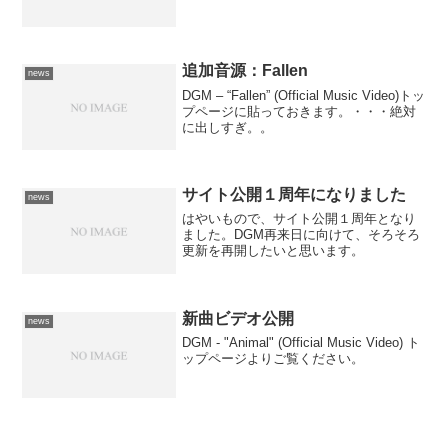
追加音源：Fallen
news
DGM – “Fallen” (Official Music Video)トッ
プページに貼っておきます。・・・絶対
に出しすぎ。。
サイト公開１周年になりました
news
はやいもので、サイト公開１周年となり
ました。DGM再来日に向けて、そろそろ
更新を再開したいと思います。
新曲ビデオ公開
news
DGM - "Animal" (Official Music Video) ト
ップページよりご覧ください。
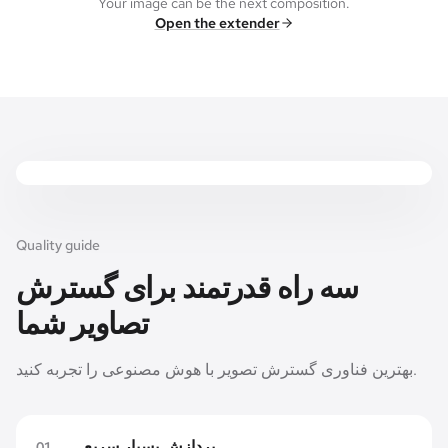
Your image can be the next composition.
Open the extender
Expanded canvas
Original frame
Quality guide
سه راه قدرتمند برای گسترش
تصاویر شما
بهترین فناوری گسترش تصویر با هوش مصنوعی را تجربه کنید.
پردازش بسیار سریع
0
1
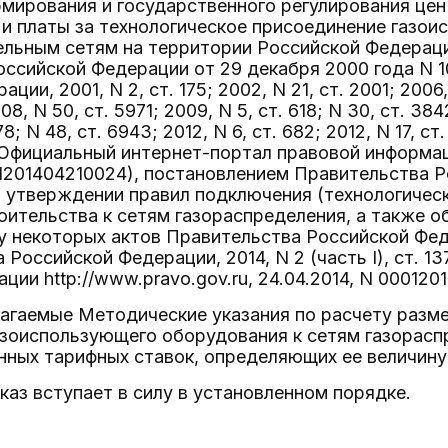
ирования и государственного регулирования цен н
и платы за технологическое присоединение газои
ельным сетям на территории Российской Федерац
ссийской Федерации от 29 декабря 2000 года N 1
ии, 2001, N 2, ст. 175; 2002, N 21, ст. 2001; 2006,
08, N 50, ст. 5971; 2009, N 5, ст. 618; N 30, ст. 3842
8; N 48, ст. 6943; 2012, N 6, ст. 682; 2012, N 17, ст.
7; Официальный интернет-портал правовой информац
01201404210024), постановлением Правительства 
Об утверждении правил подключения (технологичес
оительства к сетям газораспределения, а также о
у некоторых актов Правительства Российской Фе
 Российской Федерации, 2014, N 2 (часть I), ст. 
ции http://www.pravo.gov.ru, 24.04.2014, N 000120
лагаемые Методические указания по расчету разме
зоиспользующего оборудования к сетям газораспр
нных тарифных ставок, определяющих ее величину
каз вступает в силу в установленном порядке.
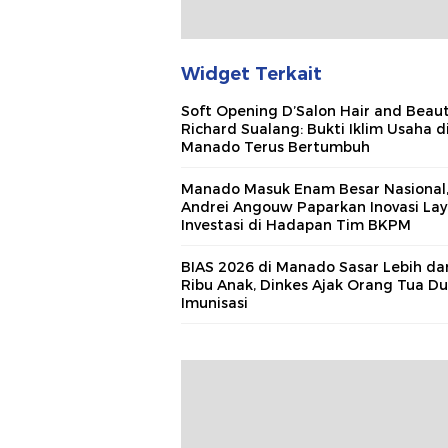
Widget Terkait
Soft Opening D’Salon Hair and Beaut
Richard Sualang: Bukti Iklim Usaha d
Manado Terus Bertumbuh
Manado Masuk Enam Besar Nasional
Andrei Angouw Paparkan Inovasi La
Investasi di Hadapan Tim BKPM
BIAS 2026 di Manado Sasar Lebih dar
Ribu Anak, Dinkes Ajak Orang Tua D
Imunisasi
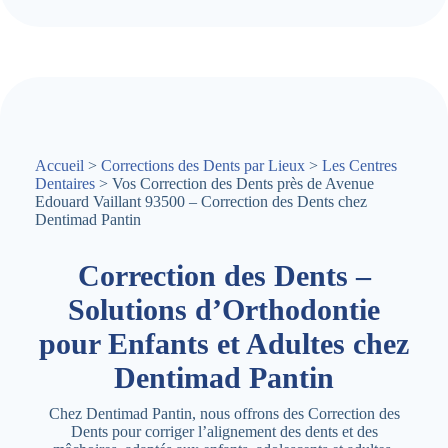
Accueil
>
Corrections des Dents par Lieux
>
Les Centres
Dentaires
> Vos Correction des Dents près de Avenue
Edouard Vaillant 93500 – Correction des Dents chez
Dentimad Pantin
Correction des Dents –
Solutions d’Orthodontie
pour Enfants et Adultes chez
Dentimad Pantin
Chez Dentimad Pantin, nous offrons des Correction des
Dents pour corriger l’alignement des dents et des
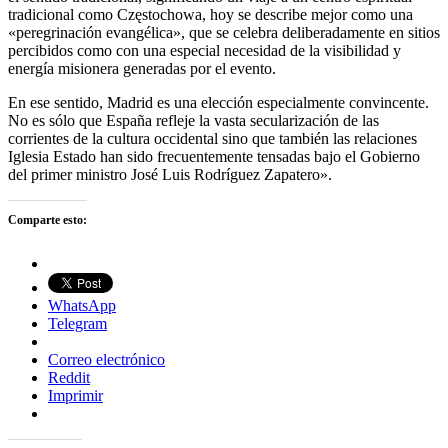
tradicional como Częstochowa, hoy se describe mejor como una
«peregrinación evangélica», que se celebra deliberadamente en sitios
percibidos como con una especial necesidad de la visibilidad y
energía misionera generadas por el evento.
En ese sentido, Madrid es una elección especialmente convincente.
No es sólo que España refleje la vasta secularización de las
corrientes de la cultura occidental sino que también las relaciones
Iglesia Estado han sido frecuentemente tensadas bajo el Gobierno
del primer ministro José Luis Rodríguez Zapatero».
Comparte esto:
WhatsApp
Telegram
Correo electrónico
Reddit
Imprimir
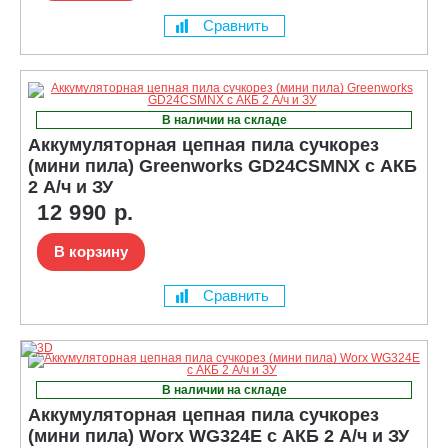
Сравнить
В наличии на складе
Аккумуляторная цепная пила сучкорез
(мини пила) Greenworks GD24CSMNX с АКБ
2 А/ч и ЗУ
12 990 р.
В корзину
Сравнить
В наличии на складе
Аккумуляторная цепная пила сучкорез
(мини пила) Worx WG324E с АКБ 2 А/ч и ЗУ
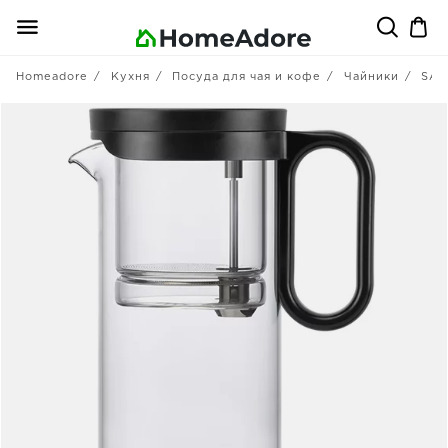
Homeadore
Кухня
Посуда для чая и кофе
Чайники
SA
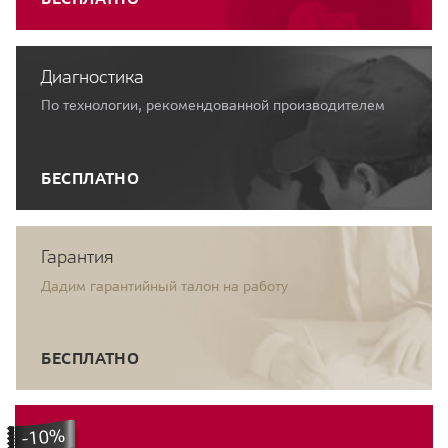
Диагностика
По технологии, рекомендованной производителем
БЕСПЛАТНО
Гарантия
Дадим гарантийный талон на работу
БЕСПЛАТНО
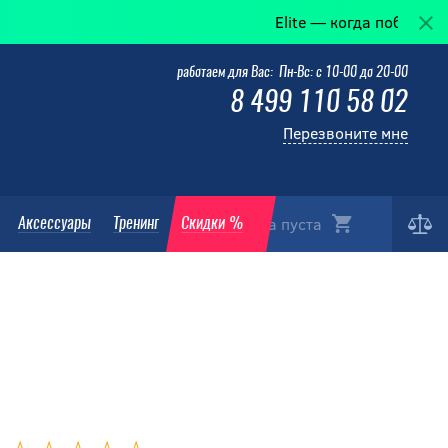
Elite — когда победа в деталях.
работаем для Вас: Пн-Вс: с 10-00 до 20-00
8 499 110 58 02
Перезвоните мне
Корзина пуста
Аксессуары
Тренинг
Скидки %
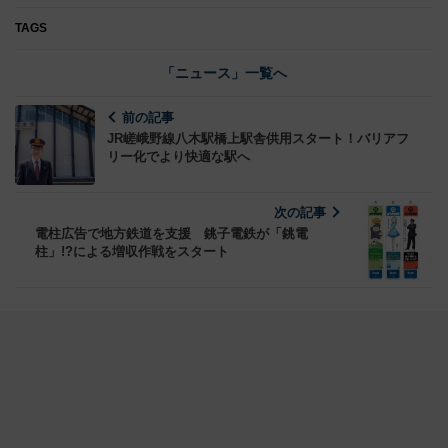
TAGS
「ニュース」一覧へ
前の記事
JR嵯峨野線八木駅橋上駅舎供用スタート！バリアフ
リー化でより快適な駅へ
次の記事
電柱広告で地方鉄道を支援 銚子電鉄が「銚電
柱」!?による増収作戦をスタート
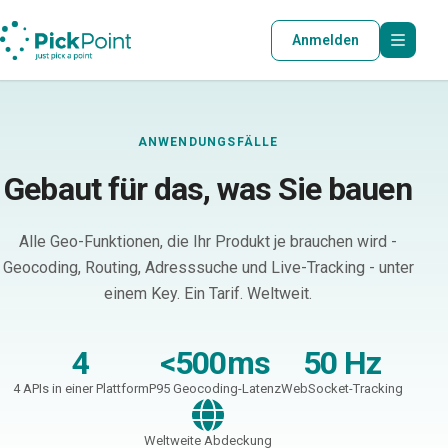
Anmelden
ANWENDUNGSFÄLLE
Gebaut für das, was Sie bauen
Alle Geo-Funktionen, die Ihr Produkt je brauchen wird -
Geocoding, Routing, Adresssuche und Live-Tracking - unter
einem Key. Ein Tarif. Weltweit.
4
<500ms
50 Hz
4 APIs in einer Plattform
P95 Geocoding-Latenz
WebSocket-Tracking
Weltweite Abdeckung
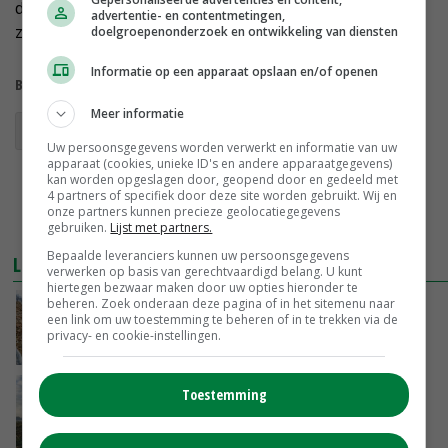
dat zaadfirma's wat toeschietelijker worden om het
advertentie- en contentmetingen,
zaad beschikbaar te stellen.
doelgroepenonderzoek en ontwikkeling van diensten
Informatie op een apparaat opslaan en/of openen
Bekijk meer over:
Meer informatie
sorghum
Uw persoonsgegevens worden verwerkt en informatie van uw
apparaat (cookies, unieke ID's en andere apparaatgegevens)
kan worden opgeslagen door, geopend door en gedeeld met
4 partners of specifiek door deze site worden gebruikt. Wij en
onze partners kunnen precieze geolocatiegegevens
gebruiken.
Lijst met partners.
Bepaalde leveranciers kunnen uw persoonsgegevens
LEES OOK
verwerken op basis van gerechtvaardigd belang. U kunt
hiertegen bezwaar maken door uw opties hieronder te
beheren. Zoek onderaan deze pagina of in het sitemenu naar
Boer vindt dat voederwaarde sorghum
een link om uw toestemming te beheren of in te trekken via de
tegenvalt
privacy- en cookie-instellingen.
01-02-2018
Optimisme over proeven met sorghum
Toestemming
10-11-2017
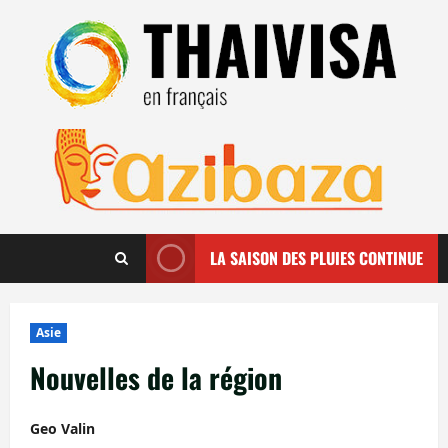
Aller
au
contenu
LA SAISON DES PLUIES CONTINUE
Asie
Nouvelles de la région
Geo Valin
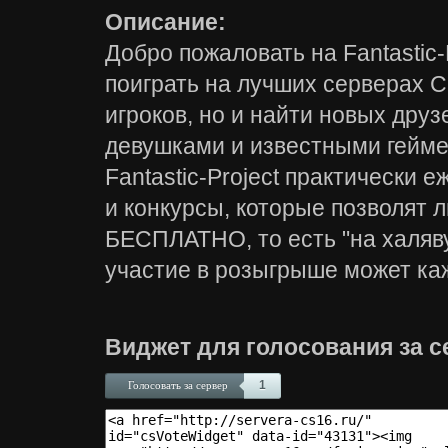
Описание:
Добро пожаловать на Fantastic-
поиграть на лучших серверах C
игроков, но и найти новых дру
девушками и известными геймер
Fantastic-Project практически
и конкурсы, которые позволя
БЕСПЛАТНО, то есть "на халяву
участие в розыгрыше может каж
Виджет для голосования за с
1
Голосовать за сервер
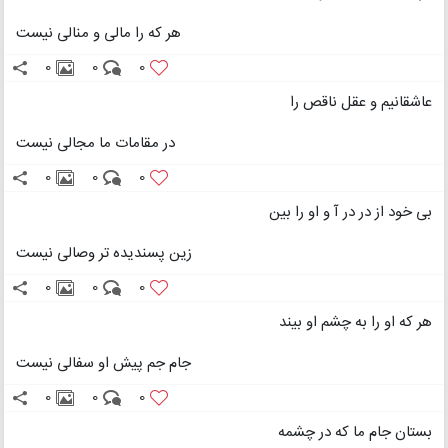
هر که را مالی و منالی نیست
0
0
0
عاشقانیم و عقل ناقص را
در مقامات ما مجالی نیست
0
0
0
بی خود از در در آ و او را بین
زین پسندیده تر وصالی نیست
0
0
0
هر که او را به چشم او بیند
جام جم پیش او سفالی نیست
0
0
0
بستان جام ما که در چشمه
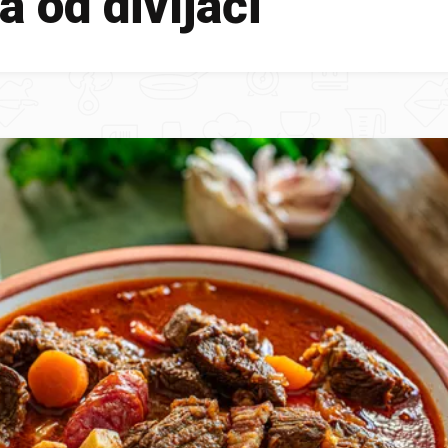
a od divljači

Work item: Nothing but a number is needed: tally the lines of the listing that contain "over".

Completed task: 2